EXERCISE AIM:
Here is the listing. Report each line in it that contains the string "selected".

DATASET CONTENT:
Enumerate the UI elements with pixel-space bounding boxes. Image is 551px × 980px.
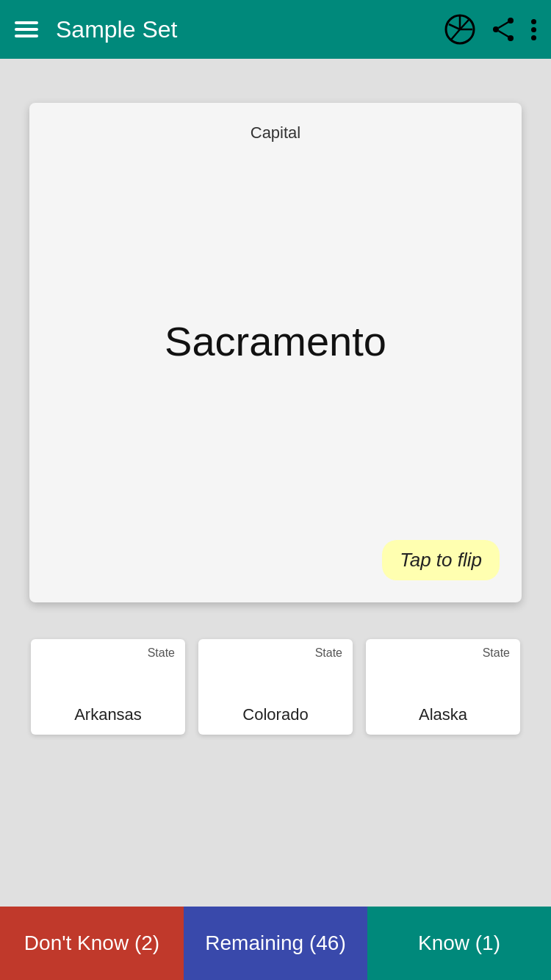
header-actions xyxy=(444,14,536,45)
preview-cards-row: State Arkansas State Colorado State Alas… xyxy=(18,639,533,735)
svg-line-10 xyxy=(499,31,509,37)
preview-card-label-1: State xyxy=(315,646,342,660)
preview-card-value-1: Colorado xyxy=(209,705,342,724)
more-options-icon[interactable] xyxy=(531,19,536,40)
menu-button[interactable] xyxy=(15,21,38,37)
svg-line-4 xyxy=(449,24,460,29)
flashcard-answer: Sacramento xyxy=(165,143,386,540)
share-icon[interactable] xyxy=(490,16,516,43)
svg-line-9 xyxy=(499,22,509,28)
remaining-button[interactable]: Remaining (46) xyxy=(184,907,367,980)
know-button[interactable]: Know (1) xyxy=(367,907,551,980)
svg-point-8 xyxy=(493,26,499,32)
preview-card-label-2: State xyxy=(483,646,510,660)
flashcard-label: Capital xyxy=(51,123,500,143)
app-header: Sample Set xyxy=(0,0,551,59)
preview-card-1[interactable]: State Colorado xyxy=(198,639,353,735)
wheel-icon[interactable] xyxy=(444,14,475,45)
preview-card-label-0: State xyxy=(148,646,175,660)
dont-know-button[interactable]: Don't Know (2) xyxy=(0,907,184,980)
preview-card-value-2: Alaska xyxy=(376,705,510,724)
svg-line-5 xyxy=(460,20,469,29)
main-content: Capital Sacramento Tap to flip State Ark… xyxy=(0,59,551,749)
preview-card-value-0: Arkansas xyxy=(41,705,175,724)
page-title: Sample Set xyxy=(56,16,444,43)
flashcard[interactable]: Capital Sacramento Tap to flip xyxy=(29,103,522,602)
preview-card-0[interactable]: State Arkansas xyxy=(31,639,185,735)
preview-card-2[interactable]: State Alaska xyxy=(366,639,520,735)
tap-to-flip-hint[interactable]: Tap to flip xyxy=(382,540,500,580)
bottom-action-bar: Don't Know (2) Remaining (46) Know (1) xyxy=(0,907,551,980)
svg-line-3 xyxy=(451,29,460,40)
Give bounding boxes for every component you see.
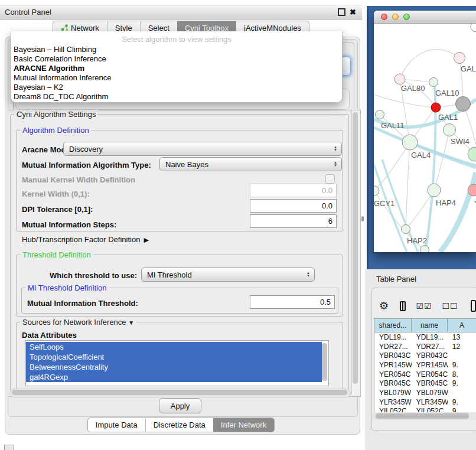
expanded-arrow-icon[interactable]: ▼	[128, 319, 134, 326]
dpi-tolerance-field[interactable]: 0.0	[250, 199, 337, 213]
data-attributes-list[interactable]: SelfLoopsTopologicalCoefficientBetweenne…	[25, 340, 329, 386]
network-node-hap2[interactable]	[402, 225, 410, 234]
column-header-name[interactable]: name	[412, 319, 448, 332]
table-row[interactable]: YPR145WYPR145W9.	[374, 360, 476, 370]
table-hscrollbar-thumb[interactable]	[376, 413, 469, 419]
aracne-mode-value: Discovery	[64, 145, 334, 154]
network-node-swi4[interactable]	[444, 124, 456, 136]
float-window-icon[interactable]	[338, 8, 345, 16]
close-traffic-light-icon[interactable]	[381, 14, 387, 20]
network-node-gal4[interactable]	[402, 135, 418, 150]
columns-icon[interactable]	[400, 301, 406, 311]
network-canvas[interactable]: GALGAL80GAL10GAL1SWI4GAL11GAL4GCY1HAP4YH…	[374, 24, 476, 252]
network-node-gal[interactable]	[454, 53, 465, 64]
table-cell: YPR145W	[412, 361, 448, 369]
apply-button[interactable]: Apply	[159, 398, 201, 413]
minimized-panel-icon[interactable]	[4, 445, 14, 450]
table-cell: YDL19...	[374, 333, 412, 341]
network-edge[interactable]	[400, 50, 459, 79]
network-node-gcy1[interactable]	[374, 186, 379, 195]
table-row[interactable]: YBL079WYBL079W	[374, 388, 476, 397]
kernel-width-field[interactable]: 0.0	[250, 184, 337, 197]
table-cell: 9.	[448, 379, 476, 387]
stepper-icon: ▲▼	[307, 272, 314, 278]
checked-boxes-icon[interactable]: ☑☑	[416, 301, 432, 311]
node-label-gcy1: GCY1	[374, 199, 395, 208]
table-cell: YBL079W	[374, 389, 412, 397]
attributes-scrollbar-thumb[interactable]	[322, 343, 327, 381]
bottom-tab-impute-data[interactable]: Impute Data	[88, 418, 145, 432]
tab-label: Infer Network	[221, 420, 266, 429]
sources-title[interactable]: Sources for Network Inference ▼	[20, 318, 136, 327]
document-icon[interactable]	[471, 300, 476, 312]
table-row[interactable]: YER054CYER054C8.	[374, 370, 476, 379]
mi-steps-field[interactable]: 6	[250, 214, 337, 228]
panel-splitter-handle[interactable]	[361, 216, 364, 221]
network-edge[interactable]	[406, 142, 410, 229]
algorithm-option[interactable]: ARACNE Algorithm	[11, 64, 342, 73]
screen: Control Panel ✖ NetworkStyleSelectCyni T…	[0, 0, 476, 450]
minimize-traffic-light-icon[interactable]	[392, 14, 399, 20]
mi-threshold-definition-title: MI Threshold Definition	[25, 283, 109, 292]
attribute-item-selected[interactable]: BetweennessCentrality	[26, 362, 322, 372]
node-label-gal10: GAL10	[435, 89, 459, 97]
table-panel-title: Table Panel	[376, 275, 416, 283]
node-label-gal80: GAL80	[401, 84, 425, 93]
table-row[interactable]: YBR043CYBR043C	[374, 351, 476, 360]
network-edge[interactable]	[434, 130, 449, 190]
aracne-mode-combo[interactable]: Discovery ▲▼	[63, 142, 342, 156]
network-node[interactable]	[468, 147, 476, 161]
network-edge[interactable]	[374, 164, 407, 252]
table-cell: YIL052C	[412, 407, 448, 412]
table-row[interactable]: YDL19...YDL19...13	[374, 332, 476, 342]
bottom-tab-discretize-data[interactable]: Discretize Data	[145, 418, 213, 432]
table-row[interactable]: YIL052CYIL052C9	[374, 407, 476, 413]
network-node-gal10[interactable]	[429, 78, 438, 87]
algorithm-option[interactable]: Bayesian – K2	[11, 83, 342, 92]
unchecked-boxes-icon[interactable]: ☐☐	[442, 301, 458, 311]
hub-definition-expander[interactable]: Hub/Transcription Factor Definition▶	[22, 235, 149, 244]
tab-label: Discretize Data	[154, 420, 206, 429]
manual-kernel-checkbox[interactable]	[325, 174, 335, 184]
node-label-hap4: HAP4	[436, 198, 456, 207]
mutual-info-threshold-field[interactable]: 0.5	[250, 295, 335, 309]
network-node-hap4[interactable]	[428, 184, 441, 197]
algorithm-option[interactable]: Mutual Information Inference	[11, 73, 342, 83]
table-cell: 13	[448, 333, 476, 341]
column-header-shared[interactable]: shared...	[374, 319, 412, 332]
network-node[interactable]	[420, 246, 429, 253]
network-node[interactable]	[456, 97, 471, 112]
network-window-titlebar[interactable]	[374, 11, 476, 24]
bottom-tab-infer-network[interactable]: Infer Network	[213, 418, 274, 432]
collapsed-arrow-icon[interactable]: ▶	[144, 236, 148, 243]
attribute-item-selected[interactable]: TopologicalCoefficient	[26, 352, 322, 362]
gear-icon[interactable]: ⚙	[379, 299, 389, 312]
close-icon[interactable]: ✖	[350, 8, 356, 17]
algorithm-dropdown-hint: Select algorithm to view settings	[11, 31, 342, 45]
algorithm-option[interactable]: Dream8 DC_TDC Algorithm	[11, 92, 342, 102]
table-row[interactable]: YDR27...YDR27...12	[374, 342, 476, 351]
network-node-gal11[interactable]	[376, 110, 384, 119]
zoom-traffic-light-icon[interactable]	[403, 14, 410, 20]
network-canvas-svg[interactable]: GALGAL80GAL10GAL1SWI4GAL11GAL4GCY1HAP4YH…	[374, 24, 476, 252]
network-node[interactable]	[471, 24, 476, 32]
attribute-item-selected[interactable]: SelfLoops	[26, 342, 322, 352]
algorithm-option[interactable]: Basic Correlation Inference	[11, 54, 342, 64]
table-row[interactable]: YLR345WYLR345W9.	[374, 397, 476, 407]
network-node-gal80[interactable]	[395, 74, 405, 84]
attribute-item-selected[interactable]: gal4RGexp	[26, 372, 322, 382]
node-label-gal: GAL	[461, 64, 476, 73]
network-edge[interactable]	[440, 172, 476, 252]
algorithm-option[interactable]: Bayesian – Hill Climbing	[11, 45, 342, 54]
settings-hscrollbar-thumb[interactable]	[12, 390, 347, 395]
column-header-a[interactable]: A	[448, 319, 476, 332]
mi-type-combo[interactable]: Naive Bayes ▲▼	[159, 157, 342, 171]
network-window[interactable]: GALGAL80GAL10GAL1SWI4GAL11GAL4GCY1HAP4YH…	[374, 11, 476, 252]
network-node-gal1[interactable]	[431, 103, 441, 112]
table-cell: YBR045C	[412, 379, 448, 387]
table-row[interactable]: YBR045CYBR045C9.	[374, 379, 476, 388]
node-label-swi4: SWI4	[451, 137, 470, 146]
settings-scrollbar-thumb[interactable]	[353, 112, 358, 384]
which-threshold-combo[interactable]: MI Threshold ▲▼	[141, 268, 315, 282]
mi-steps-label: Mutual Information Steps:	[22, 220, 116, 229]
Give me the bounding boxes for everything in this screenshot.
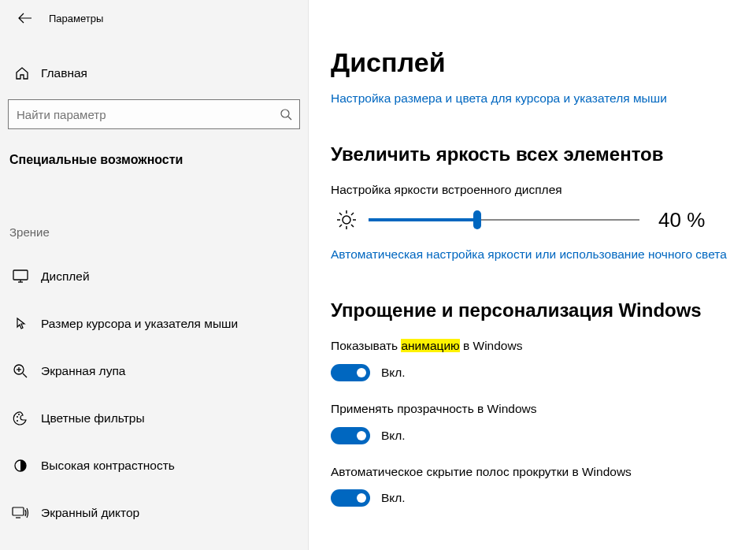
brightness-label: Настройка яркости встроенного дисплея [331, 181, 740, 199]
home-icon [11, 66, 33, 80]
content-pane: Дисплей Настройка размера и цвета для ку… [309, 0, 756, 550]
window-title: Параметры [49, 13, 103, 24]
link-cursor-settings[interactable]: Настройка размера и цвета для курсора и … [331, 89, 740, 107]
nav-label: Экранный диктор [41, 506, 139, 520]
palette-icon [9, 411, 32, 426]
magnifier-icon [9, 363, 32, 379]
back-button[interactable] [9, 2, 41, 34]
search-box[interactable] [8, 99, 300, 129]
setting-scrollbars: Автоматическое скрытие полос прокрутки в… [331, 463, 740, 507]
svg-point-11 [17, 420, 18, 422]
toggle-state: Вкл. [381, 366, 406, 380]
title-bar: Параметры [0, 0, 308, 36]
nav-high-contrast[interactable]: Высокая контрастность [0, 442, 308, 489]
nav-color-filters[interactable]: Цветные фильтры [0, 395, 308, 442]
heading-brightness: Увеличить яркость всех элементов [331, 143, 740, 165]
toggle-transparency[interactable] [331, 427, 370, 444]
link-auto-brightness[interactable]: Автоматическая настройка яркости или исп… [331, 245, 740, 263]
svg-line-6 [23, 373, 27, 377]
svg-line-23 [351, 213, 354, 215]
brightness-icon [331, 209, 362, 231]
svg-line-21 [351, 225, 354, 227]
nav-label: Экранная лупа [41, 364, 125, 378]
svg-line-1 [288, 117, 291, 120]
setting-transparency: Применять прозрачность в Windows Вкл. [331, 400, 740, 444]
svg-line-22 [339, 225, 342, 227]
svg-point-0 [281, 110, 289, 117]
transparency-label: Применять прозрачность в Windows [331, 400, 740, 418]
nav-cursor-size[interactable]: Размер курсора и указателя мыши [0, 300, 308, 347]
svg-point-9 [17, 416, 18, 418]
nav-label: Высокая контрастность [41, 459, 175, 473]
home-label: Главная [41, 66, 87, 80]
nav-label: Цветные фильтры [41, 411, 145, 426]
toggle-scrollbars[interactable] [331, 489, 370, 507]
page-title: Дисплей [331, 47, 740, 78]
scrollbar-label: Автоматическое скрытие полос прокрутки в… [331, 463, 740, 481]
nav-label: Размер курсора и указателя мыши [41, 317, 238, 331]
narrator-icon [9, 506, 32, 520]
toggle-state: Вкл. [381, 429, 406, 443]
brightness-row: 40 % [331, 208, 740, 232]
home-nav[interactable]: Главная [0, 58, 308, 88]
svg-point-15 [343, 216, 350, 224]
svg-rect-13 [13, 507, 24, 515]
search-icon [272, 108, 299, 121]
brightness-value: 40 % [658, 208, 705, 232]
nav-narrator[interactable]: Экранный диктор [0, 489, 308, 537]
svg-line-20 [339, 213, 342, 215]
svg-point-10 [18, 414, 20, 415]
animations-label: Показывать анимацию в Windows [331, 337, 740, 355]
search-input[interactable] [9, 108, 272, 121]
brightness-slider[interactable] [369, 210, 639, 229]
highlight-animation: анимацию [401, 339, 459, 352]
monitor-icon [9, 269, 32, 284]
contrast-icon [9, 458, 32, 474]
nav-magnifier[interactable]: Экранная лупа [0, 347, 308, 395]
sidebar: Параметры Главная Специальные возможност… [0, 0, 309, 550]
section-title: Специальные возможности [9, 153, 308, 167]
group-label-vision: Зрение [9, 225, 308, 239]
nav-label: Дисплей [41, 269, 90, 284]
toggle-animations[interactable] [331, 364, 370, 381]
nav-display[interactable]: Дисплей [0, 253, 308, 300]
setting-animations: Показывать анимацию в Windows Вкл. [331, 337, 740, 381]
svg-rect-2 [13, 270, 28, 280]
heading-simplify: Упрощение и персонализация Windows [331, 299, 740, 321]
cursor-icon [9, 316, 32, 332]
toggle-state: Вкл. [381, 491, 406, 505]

SOLUTION TO THIS EXERCISE:
attribute-item-selected[interactable]: BetweennessCentrality	[26, 362, 322, 372]
attribute-item-selected[interactable]: TopologicalCoefficient	[26, 352, 322, 362]
attribute-item-selected[interactable]: SelfLoops	[26, 342, 322, 352]
attribute-item-selected[interactable]: gal4RGexp	[26, 372, 322, 382]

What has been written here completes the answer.